LEW’s last days
Published 2:31 pm Friday, May 22, 2009
After 45 years of sheltering young learners, Lillian E. Williams Elementary School in Attapulgus was filled with the noise of children for the last time on Friday.
For Lillian E. Williams’ Principal Florence Harrell and many others associated with the school, the school’s closure stirs mixed emotions because the site is filled with many memories.
The school is closing due to a combination of factors: Declining enrollment and Decatur County schools’ efforts to satisfy the U.S. Department of Justice, which has scrutinized the racial makeup of the school’s students.
But for Harrell, and a host of others who have attended the school or worked there, what’s being lost is more than just a building, but a part of the community’s spirit and pride. There’s been a school on McGriff Avenue in Attapulgus—a small rural town with less than 500 residents in southeastern Decatur County—since 1954, when the all-black Mount Moriah High School was built.
“It’s been a tremendous asset to us here, and we hate to see it close,” said Attapulgus Mayor Johnny Medley.
After Georgia public schools were integrated, a second school building was constructed on the campus.
Lillian E. Williams Elementary School, named after the woman who oversaw instruction in black schools for many years during segregation, opened in 1966 with the inclusion of the former high school building.
In 1972, the school began serving all students from Attapulgus in grades 1-6, and later transitioned to hosting pre-kindergarten through fifth grade.
Harrell said she remembers the school having an enrollment of about 650 students when she started working there as a teacher in 1982. At its closing in 2009, it had just 207 students, a trend Harrell attributes to an older, declining population in Attapulgus, her childhood home.
According to Harrell, Lillian E. Williams was the last school focused on serving a specific community. To her, that has made a difference by fostering a strong rapport between teachers and students’ parents, who knew each other and were partners in the children’s development and discipline.
“Parents respected us, they knew that once their children got on those yellow buses, they belonged to us,” Harrell said. “We washed and bought clothes for some of the students. We know it just won’t be the same after Friday, but we don’t expect it to be.”
Mayor Medley’s wife, Maxine Medley, taught at LEW from 1970-1997, said she believed the school had been outstanding for both its students’ achievements and for the way it helped students learn.
“It was always more like a family there, as most of the employees had been there for years,” Mrs.
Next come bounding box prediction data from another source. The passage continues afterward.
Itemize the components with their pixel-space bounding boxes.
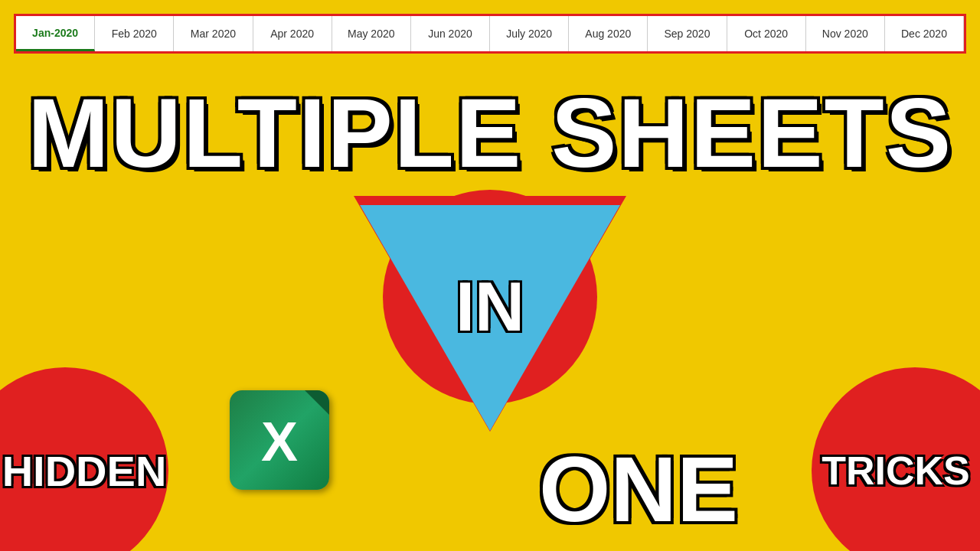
tab-oct[interactable]: Oct 2020 bbox=[727, 16, 806, 51]
excel-letter: X bbox=[261, 410, 298, 473]
spreadsheet-tabs[interactable]: Jan-2020 Feb 2020 Mar 2020 Apr 2020 May … bbox=[14, 14, 966, 54]
tab-mar[interactable]: Mar 2020 bbox=[174, 16, 253, 51]
tab-sep[interactable]: Sep 2020 bbox=[648, 16, 727, 51]
in-word: IN bbox=[456, 268, 524, 347]
tab-jan[interactable]: Jan-2020 bbox=[16, 16, 95, 51]
tab-jun[interactable]: Jun 2020 bbox=[411, 16, 490, 51]
tab-aug[interactable]: Aug 2020 bbox=[569, 16, 648, 51]
one-word: ONE bbox=[539, 436, 738, 542]
excel-fold bbox=[305, 390, 329, 415]
tab-feb[interactable]: Feb 2020 bbox=[95, 16, 174, 51]
tab-dec[interactable]: Dec 2020 bbox=[885, 16, 964, 51]
tab-may[interactable]: May 2020 bbox=[332, 16, 411, 51]
tab-jul[interactable]: July 2020 bbox=[490, 16, 569, 51]
hidden-label: HIDDEN bbox=[2, 446, 167, 496]
tab-apr[interactable]: Apr 2020 bbox=[253, 16, 332, 51]
excel-icon: X bbox=[230, 390, 329, 490]
tab-nov[interactable]: Nov 2020 bbox=[806, 16, 885, 51]
tricks-label: TRICKS bbox=[822, 448, 970, 494]
title-line1: MULTIPLE SHEETS bbox=[0, 84, 980, 182]
tricks-badge: TRICKS bbox=[812, 367, 980, 551]
hidden-badge: HIDDEN bbox=[0, 367, 168, 551]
Medley said. “It created a good atmosphere, and I think the children benefited from it.”
Moving forward, looking back
Although Lillian E. Williams will join West Bainbridge Middle School in closing down this spring, its faculty, staff and students will move on to new homes.
All of the school’s faculty have been retained, save one: “Mac” McRae, who is retiring after 30 years of teaching solely at LEW. McRae, who taught fourth and fifth grades for one year apiece and kindergarten for the past 28 years, lives in Tallahassee but like Harrell, has felt “at home” at LEW, where he met his wife, Terry.
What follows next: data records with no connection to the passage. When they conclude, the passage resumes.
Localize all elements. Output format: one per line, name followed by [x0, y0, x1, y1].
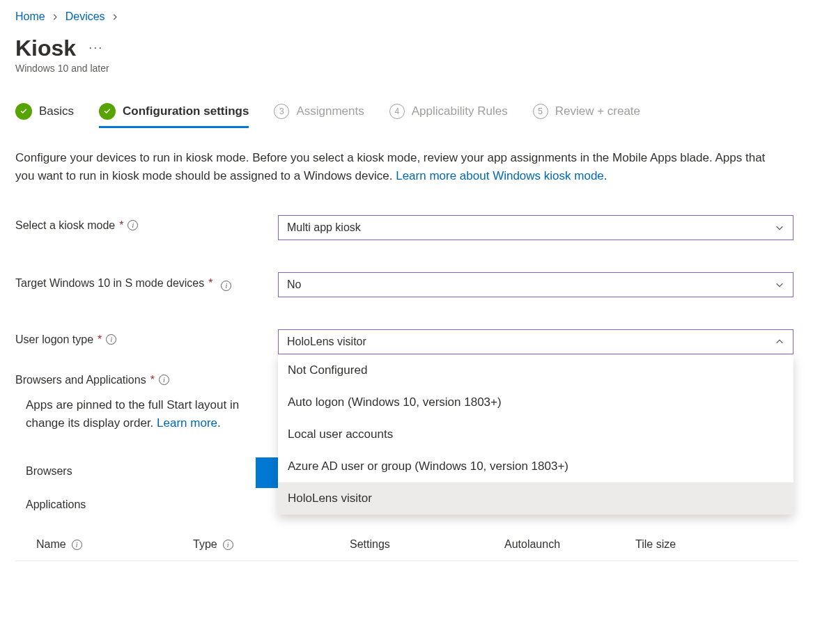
column-name[interactable]: Name i [36, 538, 193, 551]
chevron-down-icon [775, 280, 784, 290]
smode-select[interactable]: No [278, 272, 793, 297]
breadcrumb: Home Devices [15, 10, 798, 23]
tab-label: Configuration settings [123, 104, 249, 118]
tab-review-create[interactable]: 5 Review + create [533, 103, 640, 128]
label-text: User logon type [15, 333, 93, 346]
column-label: Name [36, 538, 66, 551]
required-asterisk: * [150, 374, 155, 386]
browsers-apps-label: Browsers and Applications * i [15, 374, 169, 386]
column-autolaunch[interactable]: Autolaunch [504, 538, 635, 551]
info-icon[interactable]: i [106, 334, 116, 345]
step-number-icon: 3 [274, 104, 289, 119]
tab-label: Basics [39, 104, 74, 118]
tab-configuration-settings[interactable]: Configuration settings [99, 103, 249, 128]
tab-description: Configure your devices to run in kiosk m… [15, 149, 782, 186]
page-title: Kiosk [15, 36, 76, 61]
check-icon [15, 103, 32, 120]
breadcrumb-devices[interactable]: Devices [65, 10, 105, 23]
logon-type-dropdown: Not Configured Auto logon (Windows 10, v… [278, 354, 793, 515]
column-settings[interactable]: Settings [350, 538, 504, 551]
required-asterisk: * [119, 219, 123, 232]
learn-more-link[interactable]: Learn more [157, 416, 217, 430]
info-icon[interactable]: i [221, 281, 231, 291]
learn-more-link[interactable]: Learn more about Windows kiosk mode [396, 169, 604, 182]
select-value: No [287, 278, 301, 291]
dropdown-option[interactable]: Azure AD user or group (Windows 10, vers… [278, 450, 793, 482]
desc-suffix: change its display order. [26, 416, 157, 430]
inner-tab-browsers[interactable]: Browsers [26, 456, 259, 487]
desc-prefix: Apps are pinned to the full Start layout… [26, 398, 239, 411]
breadcrumb-home[interactable]: Home [15, 10, 45, 23]
chevron-right-icon [112, 11, 118, 22]
select-value: HoloLens visitor [287, 336, 366, 348]
logon-type-select[interactable]: HoloLens visitor [278, 329, 793, 354]
step-number-icon: 4 [389, 104, 405, 119]
tab-label: Applicability Rules [412, 104, 508, 118]
required-asterisk: * [208, 277, 212, 290]
label-text: Target Windows 10 in S mode devices [15, 277, 204, 290]
column-label: Tile size [635, 538, 676, 551]
apps-table-header: Name i Type i Settings Autolaunch Tile s… [15, 528, 798, 561]
tab-assignments[interactable]: 3 Assignments [274, 103, 364, 128]
info-icon[interactable]: i [72, 540, 82, 550]
more-actions-icon[interactable]: ··· [88, 40, 103, 55]
info-icon[interactable]: i [127, 220, 138, 230]
chevron-right-icon [52, 11, 59, 22]
tab-label: Assignments [296, 104, 364, 118]
check-icon [99, 103, 116, 120]
smode-label: Target Windows 10 in S mode devices * i [15, 276, 231, 291]
page-subtitle: Windows 10 and later [15, 63, 798, 74]
kiosk-mode-select[interactable]: Multi app kiosk [278, 215, 793, 240]
dropdown-option[interactable]: Auto logon (Windows 10, version 1803+) [278, 386, 793, 418]
column-type[interactable]: Type i [193, 538, 350, 551]
kiosk-mode-label: Select a kiosk mode * i [15, 219, 138, 232]
column-label: Type [193, 538, 217, 551]
label-text: Browsers and Applications [15, 374, 146, 386]
wizard-tabs: Basics Configuration settings 3 Assignme… [15, 103, 798, 128]
chevron-up-icon [775, 337, 784, 347]
chevron-down-icon [775, 223, 784, 233]
description-text: Configure your devices to run in kiosk m… [15, 151, 765, 182]
tab-applicability-rules[interactable]: 4 Applicability Rules [389, 103, 508, 128]
inner-tab-applications[interactable]: Applications [26, 489, 259, 520]
dropdown-option[interactable]: HoloLens visitor [278, 482, 793, 515]
tab-basics[interactable]: Basics [15, 103, 74, 128]
active-tab-indicator [256, 457, 278, 488]
column-label: Settings [350, 538, 390, 551]
dropdown-option[interactable]: Local user accounts [278, 418, 793, 450]
info-icon[interactable]: i [223, 540, 233, 550]
select-value: Multi app kiosk [287, 221, 361, 234]
info-icon[interactable]: i [159, 375, 169, 385]
label-text: Select a kiosk mode [15, 219, 115, 232]
step-number-icon: 5 [533, 104, 548, 119]
required-asterisk: * [98, 333, 102, 346]
column-tile-size[interactable]: Tile size [635, 538, 798, 551]
column-label: Autolaunch [504, 538, 560, 551]
period: . [217, 416, 221, 430]
tab-label: Review + create [555, 104, 640, 118]
dropdown-option[interactable]: Not Configured [278, 354, 793, 386]
logon-type-label: User logon type * i [15, 333, 116, 346]
period: . [604, 169, 607, 182]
“If the school wasn’t closing, I’d probably be here another couple of years,” he said.
LEW’s graduating fifth-graders will be moving to Hutto Middle School, which will be home to all fifth- and sixth-grade students next year.
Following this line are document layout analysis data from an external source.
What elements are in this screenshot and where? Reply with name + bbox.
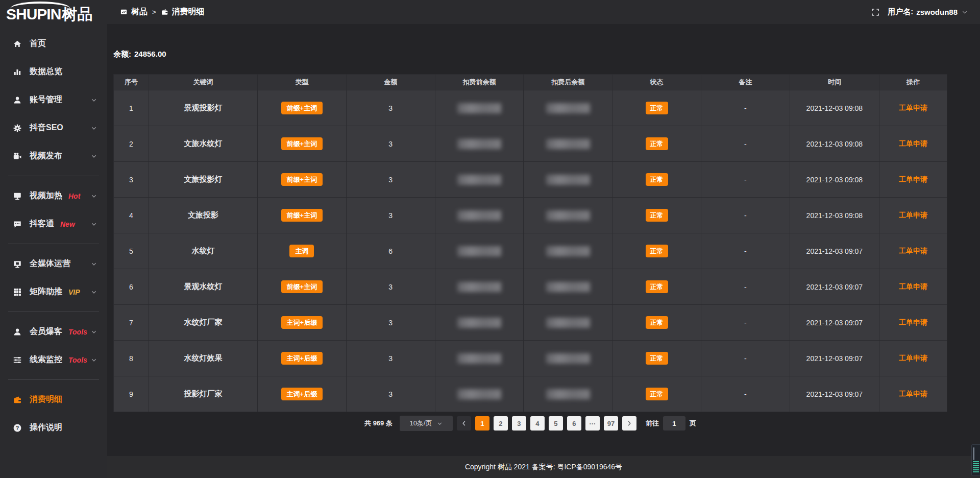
status-badge: 正常 [646, 352, 668, 365]
screen-stand-icon [12, 192, 22, 201]
logo[interactable]: SHUPIN树品 [0, 0, 107, 26]
cell-pre_balance [435, 126, 524, 162]
sidebar-item-2[interactable]: 账号管理 [0, 86, 107, 114]
pagination-page-button[interactable]: 6 [567, 416, 581, 431]
pagination-page-button[interactable]: 2 [494, 416, 508, 431]
sidebar-item-7[interactable]: 全媒体运营 [0, 250, 107, 278]
cell-amount: 3 [346, 269, 435, 305]
status-badge: 正常 [646, 209, 668, 222]
table-row: 6景观水纹灯前缀+主词3正常-2021-12-03 09:07工单申请 [114, 269, 947, 305]
cell-no: 9 [114, 376, 149, 412]
pagination-ellipsis-button[interactable]: ··· [585, 416, 600, 431]
fullscreen-icon[interactable] [871, 8, 879, 16]
chevron-down-icon [91, 125, 97, 131]
chevron-down-icon [962, 9, 968, 15]
pagination: 共 969 条 10条/页 123456···97 前往 1 页 [113, 416, 947, 431]
ticket-request-link[interactable]: 工单申请 [899, 390, 927, 398]
chevron-down-icon [91, 153, 97, 159]
sidebar-item-label: 全媒体运营 [30, 258, 70, 269]
ticket-request-link[interactable]: 工单申请 [899, 139, 927, 148]
sidebar-item-12[interactable]: ?操作说明 [0, 414, 107, 442]
sidebar-divider [8, 244, 99, 244]
cell-post_balance [524, 341, 612, 376]
home-icon [12, 39, 22, 49]
cell-remark: - [701, 376, 790, 412]
redacted-value [457, 246, 501, 256]
cell-time: 2021-12-03 09:07 [790, 341, 879, 376]
cell-keyword: 水纹灯效果 [149, 341, 257, 376]
redacted-value [546, 389, 590, 399]
page-size-select[interactable]: 10条/页 [400, 416, 453, 431]
cell-pre_balance [435, 341, 524, 376]
ticket-request-link[interactable]: 工单申请 [899, 247, 927, 255]
goto-page-input[interactable]: 1 [663, 416, 685, 431]
cell-type: 主词+后缀 [257, 376, 346, 412]
cell-time: 2021-12-03 09:07 [790, 233, 879, 269]
ticket-request-link[interactable]: 工单申请 [899, 282, 927, 291]
sidebar-item-9[interactable]: 会员爆客Tools [0, 318, 107, 346]
column-header: 类型 [257, 75, 346, 90]
table-header-row: 序号关键词类型金额扣费前余额扣费后余额状态备注时间操作 [114, 75, 947, 90]
cell-keyword: 景观投影灯 [149, 90, 257, 126]
consumption-table: 序号关键词类型金额扣费前余额扣费后余额状态备注时间操作 1景观投影灯前缀+主词3… [113, 74, 947, 412]
table-row: 7水纹灯厂家主词+后缀3正常-2021-12-03 09:07工单申请 [114, 305, 947, 341]
pagination-goto: 前往 1 页 [646, 416, 696, 431]
sidebar-item-11[interactable]: 消费明细 [0, 386, 107, 414]
ticket-request-link[interactable]: 工单申请 [899, 175, 927, 183]
keyword-text: 文旅投影灯 [184, 175, 222, 183]
ticket-request-link[interactable]: 工单申请 [899, 318, 927, 326]
breadcrumb-home[interactable]: 树品 [131, 7, 148, 17]
sidebar-item-10[interactable]: 线索监控Tools [0, 346, 107, 374]
sidebar-item-5[interactable]: 视频加热Hot [0, 182, 107, 210]
question-icon: ? [12, 423, 22, 433]
cell-amount: 3 [346, 90, 435, 126]
pagination-page-button[interactable]: 3 [512, 416, 526, 431]
sidebar-item-label: 会员爆客 [30, 326, 62, 337]
sidebar-item-6[interactable]: 抖客通New [0, 210, 107, 238]
table-row: 1景观投影灯前缀+主词3正常-2021-12-03 09:08工单申请 [114, 90, 947, 126]
ticket-request-link[interactable]: 工单申请 [899, 354, 927, 362]
bottom-right-widget[interactable] [971, 444, 980, 476]
footer-copyright: Copyright 树品 2021 备案号: 粤ICP备09019646号 [465, 463, 622, 472]
sidebar-item-1[interactable]: 数据总览 [0, 58, 107, 86]
pagination-page-button[interactable]: 5 [549, 416, 563, 431]
pagination-page-button[interactable]: 1 [475, 416, 489, 431]
sidebar-item-label: 账号管理 [30, 94, 62, 105]
sidebar-item-0[interactable]: 首页 [0, 30, 107, 58]
type-badge: 主词+后缀 [281, 352, 323, 365]
cell-keyword: 投影灯厂家 [149, 376, 257, 412]
user-menu[interactable]: 用户名: zswodun88 [888, 7, 968, 17]
footer: Copyright 树品 2021 备案号: 粤ICP备09019646号 [107, 456, 980, 478]
table-row: 8水纹灯效果主词+后缀3正常-2021-12-03 09:07工单申请 [114, 341, 947, 376]
redacted-value [457, 175, 501, 185]
pagination-prev-button[interactable] [457, 416, 471, 431]
pagination-next-button[interactable] [622, 416, 636, 431]
column-header: 扣费前余额 [435, 75, 524, 90]
cell-post_balance [524, 198, 612, 233]
main-content: 余额:24856.00 序号关键词类型金额扣费前余额扣费后余额状态备注时间操作 … [107, 24, 980, 478]
redacted-value [546, 103, 590, 113]
cell-time: 2021-12-03 09:07 [790, 376, 879, 412]
type-badge: 前缀+主词 [281, 102, 323, 114]
sidebar-item-label: 数据总览 [30, 66, 62, 77]
sidebar-item-8[interactable]: 矩阵助推VIP [0, 278, 107, 306]
cell-status: 正常 [612, 90, 701, 126]
pagination-page-button[interactable]: 4 [530, 416, 545, 431]
keyword-text: 景观水纹灯 [184, 282, 222, 291]
ticket-request-link[interactable]: 工单申请 [899, 104, 927, 112]
ticket-request-link[interactable]: 工单申请 [899, 211, 927, 219]
sidebar-item-4[interactable]: 视频发布 [0, 142, 107, 170]
sidebar-item-label: 消费明细 [30, 394, 62, 405]
pagination-page-button[interactable]: 97 [604, 416, 618, 431]
user-icon [12, 327, 22, 337]
keyword-text: 景观投影灯 [184, 103, 222, 112]
cell-post_balance [524, 162, 612, 198]
sidebar-item-3[interactable]: 抖音SEO [0, 114, 107, 142]
bar-chart-icon [12, 67, 22, 77]
cell-type: 前缀+主词 [257, 90, 346, 126]
column-header: 关键词 [149, 75, 257, 90]
cell-keyword: 文旅投影灯 [149, 162, 257, 198]
cell-post_balance [524, 376, 612, 412]
redacted-value [546, 318, 590, 328]
user-icon [12, 95, 22, 105]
Harrell will be joining them as a new assistant principal at Hutto. The rest of LEW’s students will be moving to West Bainbridge Elementary School, which, according to Harrell, has room to accommodate them after the transfer of its fifth-grade classes.
Most of LEW’s teachers will go to West Bainbridge Elementary as well, while a few more will be placed at Hutto and the new Bainbridge Middle School, which will be home to all seventh- and eighth-grade classes this coming fall.
“It’s sad to know that the students are going to have to get up so early to get to school on time,” Harrell said. “But change is inevitable, it’s just one of those things you have to adjust to.”
For Harrell, who has helped LEW achieve recognition in recent years for meeting achievement test goals despite its students’ lower-income backgrounds, the closure of Attapulgus’ school has deep personal meaning, too.
A native of the town, she graduated from Mount Moriah High School in 1964 and once lived across the street from the school. After moving outside of Decatur County for a time, Harrell returned to begin teaching at LEW in 1982. She taught for six years before becoming the school’s assistant principal in 1989. She led the school as its principal from 2003-2009.
“It’s been a joy to work here, this being home, I knew all the people in the town … it’s been like a real close family here.”